Input
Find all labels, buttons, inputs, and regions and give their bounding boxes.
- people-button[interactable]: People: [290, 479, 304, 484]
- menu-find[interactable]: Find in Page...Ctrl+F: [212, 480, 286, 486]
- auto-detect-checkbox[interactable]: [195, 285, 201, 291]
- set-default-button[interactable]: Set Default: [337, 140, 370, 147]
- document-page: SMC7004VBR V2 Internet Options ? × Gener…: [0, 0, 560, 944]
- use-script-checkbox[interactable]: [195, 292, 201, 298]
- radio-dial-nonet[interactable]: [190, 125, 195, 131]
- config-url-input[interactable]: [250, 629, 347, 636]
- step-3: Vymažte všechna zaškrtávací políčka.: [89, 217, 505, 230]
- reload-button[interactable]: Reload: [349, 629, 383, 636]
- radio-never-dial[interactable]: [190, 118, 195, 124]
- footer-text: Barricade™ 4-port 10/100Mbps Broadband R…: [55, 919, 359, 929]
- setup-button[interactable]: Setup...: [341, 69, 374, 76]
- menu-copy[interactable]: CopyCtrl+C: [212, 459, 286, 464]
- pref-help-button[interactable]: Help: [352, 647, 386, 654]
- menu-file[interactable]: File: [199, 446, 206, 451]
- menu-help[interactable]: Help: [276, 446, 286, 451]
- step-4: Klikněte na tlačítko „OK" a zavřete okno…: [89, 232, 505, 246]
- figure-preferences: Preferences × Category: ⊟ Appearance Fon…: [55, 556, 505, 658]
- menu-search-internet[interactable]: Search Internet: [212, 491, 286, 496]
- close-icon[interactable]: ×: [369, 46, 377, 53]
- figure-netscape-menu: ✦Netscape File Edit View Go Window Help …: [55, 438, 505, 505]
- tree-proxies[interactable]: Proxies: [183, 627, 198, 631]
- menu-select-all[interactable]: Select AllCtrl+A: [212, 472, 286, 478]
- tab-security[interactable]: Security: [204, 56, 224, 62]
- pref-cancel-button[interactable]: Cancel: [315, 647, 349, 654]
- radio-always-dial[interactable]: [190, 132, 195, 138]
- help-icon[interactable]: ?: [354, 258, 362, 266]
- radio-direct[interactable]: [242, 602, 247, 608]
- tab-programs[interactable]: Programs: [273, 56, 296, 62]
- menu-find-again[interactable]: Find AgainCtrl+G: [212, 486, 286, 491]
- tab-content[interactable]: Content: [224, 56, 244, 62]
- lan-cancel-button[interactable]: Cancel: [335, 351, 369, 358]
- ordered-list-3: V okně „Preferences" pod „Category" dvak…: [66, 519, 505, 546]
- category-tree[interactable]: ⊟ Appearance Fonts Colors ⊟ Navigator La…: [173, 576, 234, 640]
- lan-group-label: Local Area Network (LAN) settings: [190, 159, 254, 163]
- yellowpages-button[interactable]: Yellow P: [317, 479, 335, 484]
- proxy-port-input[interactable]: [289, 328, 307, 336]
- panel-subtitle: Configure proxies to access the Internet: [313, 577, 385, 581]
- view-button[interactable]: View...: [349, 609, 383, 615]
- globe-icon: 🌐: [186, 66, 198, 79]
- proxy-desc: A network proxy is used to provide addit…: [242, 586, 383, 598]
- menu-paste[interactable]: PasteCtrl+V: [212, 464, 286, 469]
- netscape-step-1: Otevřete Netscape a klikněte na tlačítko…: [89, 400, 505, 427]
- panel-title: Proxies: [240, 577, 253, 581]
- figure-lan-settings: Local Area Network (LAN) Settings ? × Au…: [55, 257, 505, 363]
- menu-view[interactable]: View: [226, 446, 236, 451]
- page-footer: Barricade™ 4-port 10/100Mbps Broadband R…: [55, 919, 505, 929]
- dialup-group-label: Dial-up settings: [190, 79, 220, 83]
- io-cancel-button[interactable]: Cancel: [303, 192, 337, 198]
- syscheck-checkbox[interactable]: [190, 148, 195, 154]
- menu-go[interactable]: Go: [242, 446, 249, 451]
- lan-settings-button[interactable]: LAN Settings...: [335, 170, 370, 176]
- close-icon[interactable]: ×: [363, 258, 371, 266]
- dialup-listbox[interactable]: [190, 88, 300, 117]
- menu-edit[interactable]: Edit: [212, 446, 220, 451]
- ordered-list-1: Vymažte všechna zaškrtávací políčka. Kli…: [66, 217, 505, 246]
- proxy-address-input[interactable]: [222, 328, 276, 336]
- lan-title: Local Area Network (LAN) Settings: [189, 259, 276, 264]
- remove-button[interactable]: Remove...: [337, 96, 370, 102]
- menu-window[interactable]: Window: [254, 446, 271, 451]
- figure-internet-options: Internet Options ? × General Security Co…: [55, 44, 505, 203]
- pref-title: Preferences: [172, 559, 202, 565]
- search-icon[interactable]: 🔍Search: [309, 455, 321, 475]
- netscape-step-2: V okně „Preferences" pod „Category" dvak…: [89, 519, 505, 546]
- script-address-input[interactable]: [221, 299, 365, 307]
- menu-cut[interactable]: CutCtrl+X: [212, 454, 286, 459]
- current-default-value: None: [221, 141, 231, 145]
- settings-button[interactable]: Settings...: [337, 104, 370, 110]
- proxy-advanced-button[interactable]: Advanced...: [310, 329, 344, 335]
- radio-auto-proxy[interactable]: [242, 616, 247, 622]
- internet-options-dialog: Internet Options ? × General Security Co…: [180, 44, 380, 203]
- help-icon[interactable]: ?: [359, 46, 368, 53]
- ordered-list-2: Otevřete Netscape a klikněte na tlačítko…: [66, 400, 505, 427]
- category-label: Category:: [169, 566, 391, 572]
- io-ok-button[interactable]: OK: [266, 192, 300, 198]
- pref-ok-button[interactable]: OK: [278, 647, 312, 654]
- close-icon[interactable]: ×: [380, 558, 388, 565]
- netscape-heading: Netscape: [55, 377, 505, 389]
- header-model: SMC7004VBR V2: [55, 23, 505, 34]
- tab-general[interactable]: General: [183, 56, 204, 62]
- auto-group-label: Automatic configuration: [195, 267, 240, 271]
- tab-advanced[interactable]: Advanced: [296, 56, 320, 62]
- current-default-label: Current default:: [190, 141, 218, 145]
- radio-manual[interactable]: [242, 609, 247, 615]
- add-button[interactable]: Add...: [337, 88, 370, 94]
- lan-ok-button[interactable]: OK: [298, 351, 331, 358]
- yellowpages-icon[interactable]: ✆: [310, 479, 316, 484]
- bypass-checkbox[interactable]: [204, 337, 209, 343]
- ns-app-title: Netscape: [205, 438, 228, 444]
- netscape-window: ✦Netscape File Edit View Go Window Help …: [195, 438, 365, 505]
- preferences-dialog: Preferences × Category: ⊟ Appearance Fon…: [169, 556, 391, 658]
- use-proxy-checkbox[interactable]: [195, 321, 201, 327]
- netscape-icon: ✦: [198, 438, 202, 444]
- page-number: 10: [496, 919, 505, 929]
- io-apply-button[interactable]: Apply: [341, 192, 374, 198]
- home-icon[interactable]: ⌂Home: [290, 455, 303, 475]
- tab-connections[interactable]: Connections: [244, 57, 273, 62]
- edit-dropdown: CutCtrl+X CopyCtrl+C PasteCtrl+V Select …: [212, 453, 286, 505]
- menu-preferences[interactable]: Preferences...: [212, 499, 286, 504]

Requirement
Each record above should be retyped in full, exactly as shown.

Exercise response
Find all labels, buttons, inputs, and regions and give their bounding boxes.
- people-button[interactable]: People: [290, 479, 304, 484]
- menu-find[interactable]: Find in Page...Ctrl+F: [212, 480, 286, 486]
- auto-detect-checkbox[interactable]: [195, 285, 201, 291]
- set-default-button[interactable]: Set Default: [337, 140, 370, 147]
- document-page: SMC7004VBR V2 Internet Options ? × Gener…: [0, 0, 560, 944]
- use-script-checkbox[interactable]: [195, 292, 201, 298]
- radio-dial-nonet[interactable]: [190, 125, 195, 131]
- config-url-input[interactable]: [250, 629, 347, 636]
- step-3: Vymažte všechna zaškrtávací políčka.: [89, 217, 505, 230]
- reload-button[interactable]: Reload: [349, 629, 383, 636]
- radio-never-dial[interactable]: [190, 118, 195, 124]
- footer-text: Barricade™ 4-port 10/100Mbps Broadband R…: [55, 919, 359, 929]
- setup-button[interactable]: Setup...: [341, 69, 374, 76]
- menu-copy[interactable]: CopyCtrl+C: [212, 459, 286, 464]
- pref-help-button[interactable]: Help: [352, 647, 386, 654]
- menu-file[interactable]: File: [199, 446, 206, 451]
- menu-help[interactable]: Help: [276, 446, 286, 451]
- step-4: Klikněte na tlačítko „OK" a zavřete okno…: [89, 232, 505, 246]
- figure-preferences: Preferences × Category: ⊟ Appearance Fon…: [55, 556, 505, 658]
- menu-search-internet[interactable]: Search Internet: [212, 491, 286, 496]
- close-icon[interactable]: ×: [369, 46, 377, 53]
- figure-netscape-menu: ✦Netscape File Edit View Go Window Help …: [55, 438, 505, 505]
- tree-proxies[interactable]: Proxies: [183, 627, 198, 631]
- menu-select-all[interactable]: Select AllCtrl+A: [212, 472, 286, 478]
- tab-security[interactable]: Security: [204, 56, 224, 62]
- pref-cancel-button[interactable]: Cancel: [315, 647, 349, 654]
- radio-always-dial[interactable]: [190, 132, 195, 138]
- help-icon[interactable]: ?: [354, 258, 362, 266]
- radio-direct[interactable]: [242, 602, 247, 608]
- tab-programs[interactable]: Programs: [273, 56, 296, 62]
- menu-find-again[interactable]: Find AgainCtrl+G: [212, 486, 286, 491]
- tab-content[interactable]: Content: [224, 56, 244, 62]
- lan-cancel-button[interactable]: Cancel: [335, 351, 369, 358]
- ordered-list-3: V okně „Preferences" pod „Category" dvak…: [66, 519, 505, 546]
- category-tree[interactable]: ⊟ Appearance Fonts Colors ⊟ Navigator La…: [173, 576, 234, 640]
- lan-group-label: Local Area Network (LAN) settings: [190, 159, 254, 163]
- yellowpages-button[interactable]: Yellow P: [317, 479, 335, 484]
- proxy-port-input[interactable]: [289, 328, 307, 336]
- panel-subtitle: Configure proxies to access the Internet: [313, 577, 385, 581]
- view-button[interactable]: View...: [349, 609, 383, 615]
- globe-icon: 🌐: [186, 66, 198, 79]
- proxy-desc: A network proxy is used to provide addit…: [242, 586, 383, 598]
- menu-paste[interactable]: PasteCtrl+V: [212, 464, 286, 469]
- netscape-step-1: Otevřete Netscape a klikněte na tlačítko…: [89, 400, 505, 427]
- panel-title: Proxies: [240, 577, 253, 581]
- figure-lan-settings: Local Area Network (LAN) Settings ? × Au…: [55, 257, 505, 363]
- menu-view[interactable]: View: [226, 446, 236, 451]
- page-footer: Barricade™ 4-port 10/100Mbps Broadband R…: [55, 919, 505, 929]
- dialup-group-label: Dial-up settings: [190, 79, 220, 83]
- io-cancel-button[interactable]: Cancel: [303, 192, 337, 198]
- syscheck-checkbox[interactable]: [190, 148, 195, 154]
- menu-go[interactable]: Go: [242, 446, 249, 451]
- lan-settings-button[interactable]: LAN Settings...: [335, 170, 370, 176]
- close-icon[interactable]: ×: [363, 258, 371, 266]
- dialup-listbox[interactable]: [190, 88, 300, 117]
- menu-edit[interactable]: Edit: [212, 446, 220, 451]
- ordered-list-1: Vymažte všechna zaškrtávací políčka. Kli…: [66, 217, 505, 246]
- proxy-address-input[interactable]: [222, 328, 276, 336]
- lan-title: Local Area Network (LAN) Settings: [189, 259, 276, 264]
- remove-button[interactable]: Remove...: [337, 96, 370, 102]
- menu-window[interactable]: Window: [254, 446, 271, 451]
- figure-internet-options: Internet Options ? × General Security Co…: [55, 44, 505, 203]
- pref-title: Preferences: [172, 559, 202, 565]
- search-icon[interactable]: 🔍Search: [309, 455, 321, 475]
- netscape-step-2: V okně „Preferences" pod „Category" dvak…: [89, 519, 505, 546]
- script-address-input[interactable]: [221, 299, 365, 307]
- menu-cut[interactable]: CutCtrl+X: [212, 454, 286, 459]
- current-default-value: None: [221, 141, 231, 145]
- settings-button[interactable]: Settings...: [337, 104, 370, 110]
- proxy-advanced-button[interactable]: Advanced...: [310, 329, 344, 335]
- radio-auto-proxy[interactable]: [242, 616, 247, 622]
- internet-options-dialog: Internet Options ? × General Security Co…: [180, 44, 380, 203]
- help-icon[interactable]: ?: [359, 46, 368, 53]
- ordered-list-2: Otevřete Netscape a klikněte na tlačítko…: [66, 400, 505, 427]
- category-label: Category:: [169, 566, 391, 572]
- io-ok-button[interactable]: OK: [266, 192, 300, 198]
- pref-ok-button[interactable]: OK: [278, 647, 312, 654]
- close-icon[interactable]: ×: [380, 558, 388, 565]
- netscape-heading: Netscape: [55, 377, 505, 389]
- header-model: SMC7004VBR V2: [55, 23, 505, 34]
- tab-general[interactable]: General: [183, 56, 204, 62]
- auto-group-label: Automatic configuration: [195, 267, 240, 271]
- tab-advanced[interactable]: Advanced: [296, 56, 320, 62]
- current-default-label: Current default:: [190, 141, 218, 145]
- radio-manual[interactable]: [242, 609, 247, 615]
- add-button[interactable]: Add...: [337, 88, 370, 94]
- lan-ok-button[interactable]: OK: [298, 351, 331, 358]
- yellowpages-icon[interactable]: ✆: [310, 479, 316, 484]
- bypass-checkbox[interactable]: [204, 337, 209, 343]
- ns-app-title: Netscape: [205, 438, 228, 444]
- netscape-window: ✦Netscape File Edit View Go Window Help …: [195, 438, 365, 505]
- preferences-dialog: Preferences × Category: ⊟ Appearance Fon…: [169, 556, 391, 658]
- use-proxy-checkbox[interactable]: [195, 321, 201, 327]
- netscape-icon: ✦: [198, 438, 202, 444]
- page-number: 10: [496, 919, 505, 929]
- io-apply-button[interactable]: Apply: [341, 192, 374, 198]
- home-icon[interactable]: ⌂Home: [290, 455, 303, 475]
- tab-connections[interactable]: Connections: [244, 57, 273, 62]
- edit-dropdown: CutCtrl+X CopyCtrl+C PasteCtrl+V Select …: [212, 453, 286, 505]
- menu-preferences[interactable]: Preferences...: [212, 499, 286, 504]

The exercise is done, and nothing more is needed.